> _Saved entries_
------------

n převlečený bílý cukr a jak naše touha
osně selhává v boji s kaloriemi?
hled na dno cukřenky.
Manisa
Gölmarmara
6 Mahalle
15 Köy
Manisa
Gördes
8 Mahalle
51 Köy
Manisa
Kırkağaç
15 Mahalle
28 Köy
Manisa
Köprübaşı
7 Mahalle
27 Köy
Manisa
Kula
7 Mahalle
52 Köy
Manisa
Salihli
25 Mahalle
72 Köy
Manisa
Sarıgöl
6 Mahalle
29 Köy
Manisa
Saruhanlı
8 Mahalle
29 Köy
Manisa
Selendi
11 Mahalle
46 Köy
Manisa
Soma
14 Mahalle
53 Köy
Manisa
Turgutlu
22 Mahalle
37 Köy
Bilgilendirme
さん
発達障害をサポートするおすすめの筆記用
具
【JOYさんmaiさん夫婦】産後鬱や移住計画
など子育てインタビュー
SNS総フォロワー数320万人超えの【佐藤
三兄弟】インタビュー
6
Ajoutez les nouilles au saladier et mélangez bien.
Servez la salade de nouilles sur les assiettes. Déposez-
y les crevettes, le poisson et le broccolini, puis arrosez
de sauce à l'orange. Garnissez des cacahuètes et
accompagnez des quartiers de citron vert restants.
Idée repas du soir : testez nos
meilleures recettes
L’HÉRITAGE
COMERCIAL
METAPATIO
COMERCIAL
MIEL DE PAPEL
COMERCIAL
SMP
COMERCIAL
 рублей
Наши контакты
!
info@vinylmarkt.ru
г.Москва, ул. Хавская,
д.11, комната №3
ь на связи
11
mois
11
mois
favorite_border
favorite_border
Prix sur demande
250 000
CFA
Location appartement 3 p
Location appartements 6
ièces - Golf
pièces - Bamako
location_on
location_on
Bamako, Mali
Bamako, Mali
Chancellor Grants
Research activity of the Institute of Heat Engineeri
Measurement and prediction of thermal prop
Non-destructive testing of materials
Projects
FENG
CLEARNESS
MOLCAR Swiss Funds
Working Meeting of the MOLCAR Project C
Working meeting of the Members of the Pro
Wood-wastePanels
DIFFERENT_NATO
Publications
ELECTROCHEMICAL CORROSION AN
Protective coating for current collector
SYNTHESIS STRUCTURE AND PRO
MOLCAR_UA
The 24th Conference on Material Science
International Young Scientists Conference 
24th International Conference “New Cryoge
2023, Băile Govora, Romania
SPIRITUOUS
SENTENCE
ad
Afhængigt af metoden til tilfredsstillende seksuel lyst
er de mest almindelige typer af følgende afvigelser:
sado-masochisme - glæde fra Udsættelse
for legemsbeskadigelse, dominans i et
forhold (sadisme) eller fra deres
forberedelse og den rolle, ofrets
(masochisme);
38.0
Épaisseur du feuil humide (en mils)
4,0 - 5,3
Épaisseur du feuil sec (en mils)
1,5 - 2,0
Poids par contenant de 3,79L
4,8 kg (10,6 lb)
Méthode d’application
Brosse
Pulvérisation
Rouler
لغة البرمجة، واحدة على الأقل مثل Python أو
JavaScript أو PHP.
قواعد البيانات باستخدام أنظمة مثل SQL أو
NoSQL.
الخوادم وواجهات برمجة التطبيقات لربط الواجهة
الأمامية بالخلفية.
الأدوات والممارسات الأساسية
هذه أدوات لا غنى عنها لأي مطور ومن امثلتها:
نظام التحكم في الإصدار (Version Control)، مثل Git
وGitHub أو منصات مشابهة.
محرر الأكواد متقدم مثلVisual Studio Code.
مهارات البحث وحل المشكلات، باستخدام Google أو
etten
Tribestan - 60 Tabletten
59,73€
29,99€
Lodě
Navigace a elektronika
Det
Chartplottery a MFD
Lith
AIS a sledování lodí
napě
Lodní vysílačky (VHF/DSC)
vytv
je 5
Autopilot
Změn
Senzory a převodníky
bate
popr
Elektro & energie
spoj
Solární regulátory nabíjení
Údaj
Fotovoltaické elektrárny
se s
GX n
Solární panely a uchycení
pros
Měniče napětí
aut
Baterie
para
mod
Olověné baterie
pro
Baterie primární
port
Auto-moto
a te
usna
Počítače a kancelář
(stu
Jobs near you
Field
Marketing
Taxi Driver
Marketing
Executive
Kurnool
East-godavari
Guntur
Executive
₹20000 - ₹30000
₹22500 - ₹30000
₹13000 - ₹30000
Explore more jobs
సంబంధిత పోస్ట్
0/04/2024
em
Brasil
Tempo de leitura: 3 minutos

------------

> _WORK REQUIRED_
Please report every line among the entries that includes "Working".

> _EXPECTED ANSWER_
Working Meeting of the MOLCAR Project C
Working meeting of the Members of the Pro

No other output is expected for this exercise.